Ma un altro tipo di uomo sbagliato è quello che a quattordici anni invece di pensare al calcio e alle ragazze legge Dostoevskij e pensa ai problemi del Medio Oriente. Non è un ragazzo che brucia le tappe, è solo uno che non vive la sua età, che una volta trascorsa non gli verrà più restituita. Orbene, noi non crediamo che questo giovane teenager torinese solo perché ha compreso presto la vuotezza dei discorsi di Chiara Ferragni e ritiene un’inutile perdita di tempo di fronte alla vastità dello scibile una partita di calcio mentre, per converso, s’è avviato a penetrare gli scritti di Federico Caffè e di Franco Modigliani (ma ci piacerebbe sapere quanto ha compreso degli illustri economisti) sia per questo avviato a una rosea carriera nel percorso della vita. In quel cammino, infatti, non vince chi parte a razzo lasciando tutti dietro dopo i primi metri ma chi, dosando bene le forze, si trova davanti agli altri quando il percorso sta per terminare.

Come ci stupiremo che quelli che erano i più alti di tutti alle medie poi, rivisti a vent’anni, s’erano ritrovati poi ad essere i più bassi: erano solo esplosi prima e lì s’erano fermati. E ci intimorisce anche questo suo modo intellettualistico di ragionare, di chi parla di volere aiutare gli altri, ad un’età in cui avrebbe lui stesso bisogno d’essere aiutato.
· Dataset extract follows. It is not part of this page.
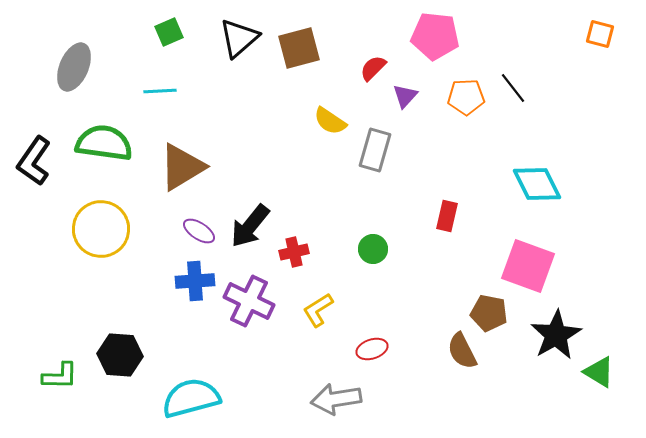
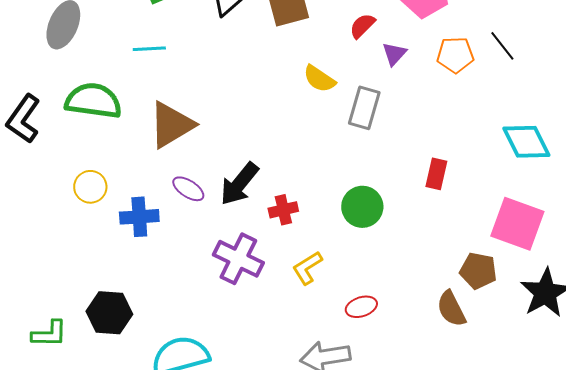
yellow circle: (101, 229) -> (90, 187), size x0.6
green circle: (373, 249) -> (362, 207), size x1.4
blue cross: (195, 281) -> (139, 217), moved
Preferiamo un’età in cui i ragazzi facciano i ragazzi e gli adulti gli adulti. Se poi, purtroppo, in questo sventurato paese, talvolta, gli ottantenni giocano a fare i ragazzini, pazienza. Ma incoraggiare i ragazzini a fare i vecchi ci sembra malinconico: che i nonni facciano i nonni, e si godano la pensione, loro che ancora riescono a prendersela.